Ezra Cohen, M.D., who co-directs the San Diego Center forPrecision Immunotherapy together with Dr. Schoenberger, will oversee the clinical trial. As a Professor of Medicine at the Moores Cancer Center and translational specialist, Dr. Cohen is hoping the results will confirm the team’s research so he can offer real hope to the type of patients whose lives he’s seen devastated by cancer.
“This is a potentially world-changing vaccine because it would enable us to remove the death sentences patients have been given and actually give them a future where they can resume normal productive lives with their loved ones and not have to worry about their cancer coming back,” Dr. Cohen says. “It’s exciting personally because helping bring this type of incredible research into the clinic is why I went into translational medicine in the first place.”
Dr. Schoenberger says if the vaccine is successful, it would be “a 12 on a scale of 10” personally, and likely the major achievement of his long career.
“We’re particularly proud of this work because it’s not the result of government funding,” Dr.

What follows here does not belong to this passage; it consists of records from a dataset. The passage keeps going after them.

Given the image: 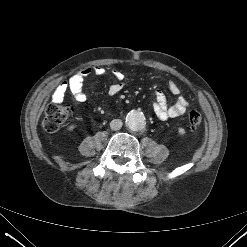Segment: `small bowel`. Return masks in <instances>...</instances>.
Wrapping results in <instances>:
<instances>
[{"label":"small bowel","instance_id":"c3829d8e","mask_svg":"<svg viewBox=\"0 0 247 247\" xmlns=\"http://www.w3.org/2000/svg\"><path fill=\"white\" fill-rule=\"evenodd\" d=\"M90 74L104 76L107 72L102 66L98 65L77 72L68 81L61 82L54 89L52 93L53 102L61 103L67 91L71 92L76 102H85L87 100V95L83 90V83ZM111 77L113 83L109 86L108 92L110 95H115L122 91L124 87V75L119 70H113L111 72ZM168 86L173 94H178L180 92V89L175 82L170 81ZM187 107V100L182 96H180L173 105H169L165 94L161 90H157L155 93L154 111L156 116L162 121L183 115L186 112Z\"/></svg>","mask_w":247,"mask_h":247}]
</instances>
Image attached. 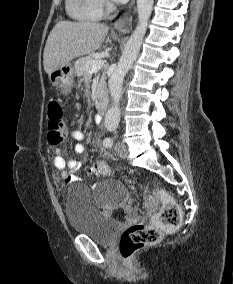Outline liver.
Wrapping results in <instances>:
<instances>
[{"label":"liver","mask_w":233,"mask_h":284,"mask_svg":"<svg viewBox=\"0 0 233 284\" xmlns=\"http://www.w3.org/2000/svg\"><path fill=\"white\" fill-rule=\"evenodd\" d=\"M108 31V26L95 22H58L50 32L45 45V72L49 75L74 58L96 51L101 47Z\"/></svg>","instance_id":"6515ba94"}]
</instances>
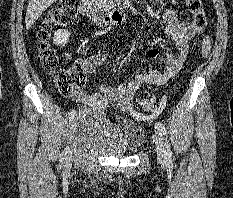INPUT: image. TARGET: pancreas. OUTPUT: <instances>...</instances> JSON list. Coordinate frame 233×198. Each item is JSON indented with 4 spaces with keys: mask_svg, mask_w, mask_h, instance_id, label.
<instances>
[{
    "mask_svg": "<svg viewBox=\"0 0 233 198\" xmlns=\"http://www.w3.org/2000/svg\"><path fill=\"white\" fill-rule=\"evenodd\" d=\"M92 1L98 5L110 9H113L120 4V0H92Z\"/></svg>",
    "mask_w": 233,
    "mask_h": 198,
    "instance_id": "pancreas-1",
    "label": "pancreas"
}]
</instances>
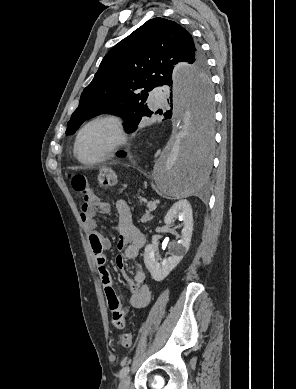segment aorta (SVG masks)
I'll list each match as a JSON object with an SVG mask.
<instances>
[{"label": "aorta", "instance_id": "1", "mask_svg": "<svg viewBox=\"0 0 296 389\" xmlns=\"http://www.w3.org/2000/svg\"><path fill=\"white\" fill-rule=\"evenodd\" d=\"M210 72L179 64L173 74L176 130L154 169L158 189L185 197L207 182L214 151V104Z\"/></svg>", "mask_w": 296, "mask_h": 389}]
</instances>
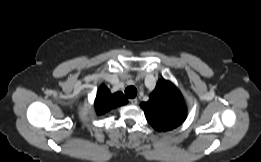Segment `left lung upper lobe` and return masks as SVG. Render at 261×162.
Masks as SVG:
<instances>
[{
  "mask_svg": "<svg viewBox=\"0 0 261 162\" xmlns=\"http://www.w3.org/2000/svg\"><path fill=\"white\" fill-rule=\"evenodd\" d=\"M147 121L157 131H169L181 125L187 108L180 91L173 83L159 80L147 102L140 104Z\"/></svg>",
  "mask_w": 261,
  "mask_h": 162,
  "instance_id": "obj_1",
  "label": "left lung upper lobe"
}]
</instances>
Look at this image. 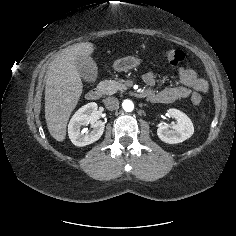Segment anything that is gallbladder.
<instances>
[{
  "label": "gallbladder",
  "instance_id": "bac80fb5",
  "mask_svg": "<svg viewBox=\"0 0 236 236\" xmlns=\"http://www.w3.org/2000/svg\"><path fill=\"white\" fill-rule=\"evenodd\" d=\"M76 68L80 76L87 82H95L98 76V68L95 61L87 55H81L76 59Z\"/></svg>",
  "mask_w": 236,
  "mask_h": 236
}]
</instances>
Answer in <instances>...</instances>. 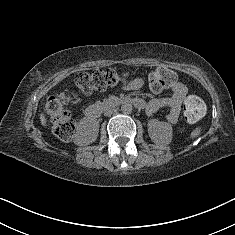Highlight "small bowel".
<instances>
[{
	"instance_id": "1",
	"label": "small bowel",
	"mask_w": 235,
	"mask_h": 235,
	"mask_svg": "<svg viewBox=\"0 0 235 235\" xmlns=\"http://www.w3.org/2000/svg\"><path fill=\"white\" fill-rule=\"evenodd\" d=\"M171 90V96L166 98H155L148 102H145L142 99L137 100L142 102V108L145 109L147 115H152L162 108H167L168 113L166 120L169 123H176L179 118L181 104L188 95V88L183 83L176 82Z\"/></svg>"
}]
</instances>
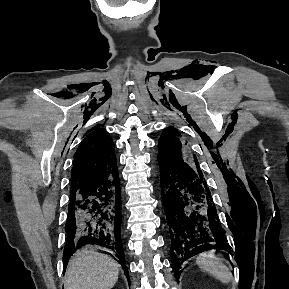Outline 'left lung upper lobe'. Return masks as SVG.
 <instances>
[{
	"label": "left lung upper lobe",
	"mask_w": 289,
	"mask_h": 289,
	"mask_svg": "<svg viewBox=\"0 0 289 289\" xmlns=\"http://www.w3.org/2000/svg\"><path fill=\"white\" fill-rule=\"evenodd\" d=\"M179 136L180 133L175 128H166L162 132V135L159 139V152L187 162L199 175L203 177V173L199 169V163L196 156L190 154L189 151L184 148L179 139Z\"/></svg>",
	"instance_id": "left-lung-upper-lobe-1"
}]
</instances>
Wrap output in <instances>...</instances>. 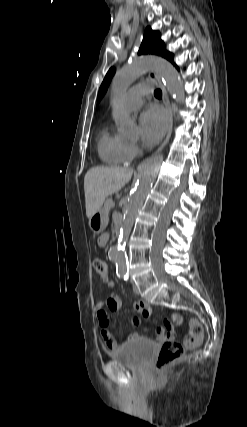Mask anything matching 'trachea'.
<instances>
[{
  "instance_id": "3493384b",
  "label": "trachea",
  "mask_w": 247,
  "mask_h": 427,
  "mask_svg": "<svg viewBox=\"0 0 247 427\" xmlns=\"http://www.w3.org/2000/svg\"><path fill=\"white\" fill-rule=\"evenodd\" d=\"M155 97H162V91L160 89H157L154 91Z\"/></svg>"
}]
</instances>
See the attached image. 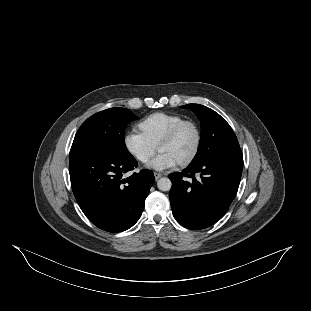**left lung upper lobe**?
<instances>
[{"label":"left lung upper lobe","mask_w":311,"mask_h":311,"mask_svg":"<svg viewBox=\"0 0 311 311\" xmlns=\"http://www.w3.org/2000/svg\"><path fill=\"white\" fill-rule=\"evenodd\" d=\"M182 107L190 108L195 112L201 124L198 152L190 163L191 165L199 164L227 151L240 150L234 131L218 113L199 104H188Z\"/></svg>","instance_id":"obj_1"}]
</instances>
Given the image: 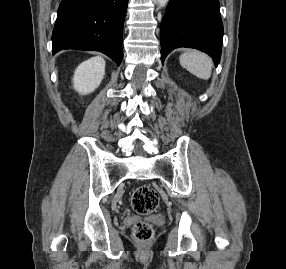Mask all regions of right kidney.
<instances>
[{
  "label": "right kidney",
  "instance_id": "right-kidney-1",
  "mask_svg": "<svg viewBox=\"0 0 286 269\" xmlns=\"http://www.w3.org/2000/svg\"><path fill=\"white\" fill-rule=\"evenodd\" d=\"M105 74V61L102 57H92L81 63L74 72L73 87L82 95L93 92Z\"/></svg>",
  "mask_w": 286,
  "mask_h": 269
}]
</instances>
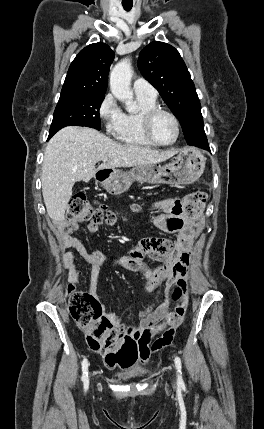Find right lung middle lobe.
Masks as SVG:
<instances>
[{
	"label": "right lung middle lobe",
	"instance_id": "1",
	"mask_svg": "<svg viewBox=\"0 0 264 429\" xmlns=\"http://www.w3.org/2000/svg\"><path fill=\"white\" fill-rule=\"evenodd\" d=\"M104 95L87 93H61L49 131L52 137L69 125L87 126L100 130L99 109Z\"/></svg>",
	"mask_w": 264,
	"mask_h": 429
}]
</instances>
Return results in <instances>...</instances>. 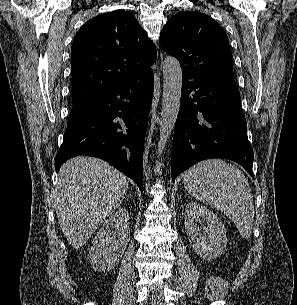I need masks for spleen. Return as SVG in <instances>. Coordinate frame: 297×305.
I'll list each match as a JSON object with an SVG mask.
<instances>
[{"label":"spleen","mask_w":297,"mask_h":305,"mask_svg":"<svg viewBox=\"0 0 297 305\" xmlns=\"http://www.w3.org/2000/svg\"><path fill=\"white\" fill-rule=\"evenodd\" d=\"M187 191L197 200L220 210L243 238H250L254 222L253 195L245 175L223 160H205L184 174Z\"/></svg>","instance_id":"3e777b00"}]
</instances>
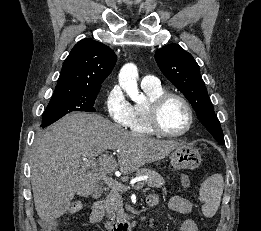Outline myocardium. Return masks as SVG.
<instances>
[{
	"instance_id": "1",
	"label": "myocardium",
	"mask_w": 261,
	"mask_h": 231,
	"mask_svg": "<svg viewBox=\"0 0 261 231\" xmlns=\"http://www.w3.org/2000/svg\"><path fill=\"white\" fill-rule=\"evenodd\" d=\"M172 98H176L180 100L183 105L186 108L187 115H188V123L186 127L179 131V132H168L163 129L160 123V112L163 107V105ZM147 115H148V123L152 130L162 136H167V137H180L189 132L193 126L194 123V113L192 106L190 102L181 94L174 93V92H164L163 94L159 95L156 97L154 100H152L148 104V109H147Z\"/></svg>"
}]
</instances>
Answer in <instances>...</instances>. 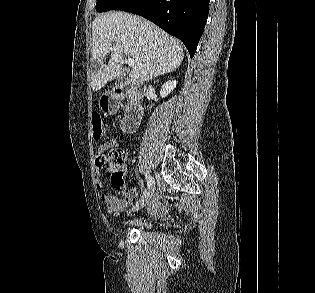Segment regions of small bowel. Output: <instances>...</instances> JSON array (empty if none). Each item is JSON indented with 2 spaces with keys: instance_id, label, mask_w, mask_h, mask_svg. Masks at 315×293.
I'll return each mask as SVG.
<instances>
[{
  "instance_id": "obj_1",
  "label": "small bowel",
  "mask_w": 315,
  "mask_h": 293,
  "mask_svg": "<svg viewBox=\"0 0 315 293\" xmlns=\"http://www.w3.org/2000/svg\"><path fill=\"white\" fill-rule=\"evenodd\" d=\"M120 138H111L106 143L100 146L97 152V156L102 155L105 151L115 145ZM96 188L101 190L103 188V184L100 179H96ZM128 190L126 195L128 197L124 199H119L111 194H104L101 196V200L106 204L108 211L112 213L123 211L130 202H135L136 200V189ZM148 210L153 215L164 216L169 213V206L166 200L162 196H155L149 204Z\"/></svg>"
}]
</instances>
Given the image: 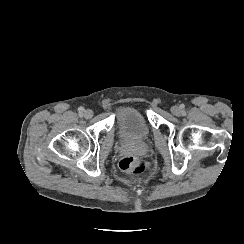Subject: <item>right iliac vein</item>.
<instances>
[{
    "label": "right iliac vein",
    "mask_w": 244,
    "mask_h": 244,
    "mask_svg": "<svg viewBox=\"0 0 244 244\" xmlns=\"http://www.w3.org/2000/svg\"><path fill=\"white\" fill-rule=\"evenodd\" d=\"M83 116H84L85 118H87V119H88V118H91V117L93 116V111L90 110V109H87V110L84 111Z\"/></svg>",
    "instance_id": "1"
}]
</instances>
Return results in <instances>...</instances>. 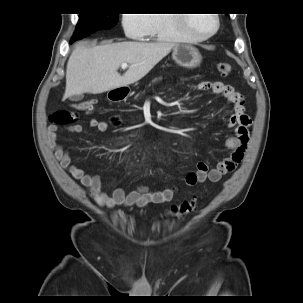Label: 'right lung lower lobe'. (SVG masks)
<instances>
[{
	"mask_svg": "<svg viewBox=\"0 0 303 303\" xmlns=\"http://www.w3.org/2000/svg\"><path fill=\"white\" fill-rule=\"evenodd\" d=\"M74 41H76V40H74V39H71L70 43H73Z\"/></svg>",
	"mask_w": 303,
	"mask_h": 303,
	"instance_id": "1",
	"label": "right lung lower lobe"
}]
</instances>
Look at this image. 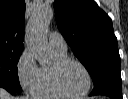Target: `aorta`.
<instances>
[{
    "instance_id": "obj_1",
    "label": "aorta",
    "mask_w": 128,
    "mask_h": 99,
    "mask_svg": "<svg viewBox=\"0 0 128 99\" xmlns=\"http://www.w3.org/2000/svg\"><path fill=\"white\" fill-rule=\"evenodd\" d=\"M52 18V9L43 6L35 10L27 25L25 37L26 46L33 52L36 60L41 65L49 64L51 61L45 30Z\"/></svg>"
}]
</instances>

Schoenberger says. “It came about through the amazing generosity of non-profit organizations and individual donors who have believed in and supported our research over the years. We could not be more appreciative, and it demonstrates the remarkable power of philanthropy to advance science.”
“What is exciting and makes this vaccine potentially game-changing is that it would be effective not just against one type of cancer but almost every type of solid-tumor cancer that afflicts humans.”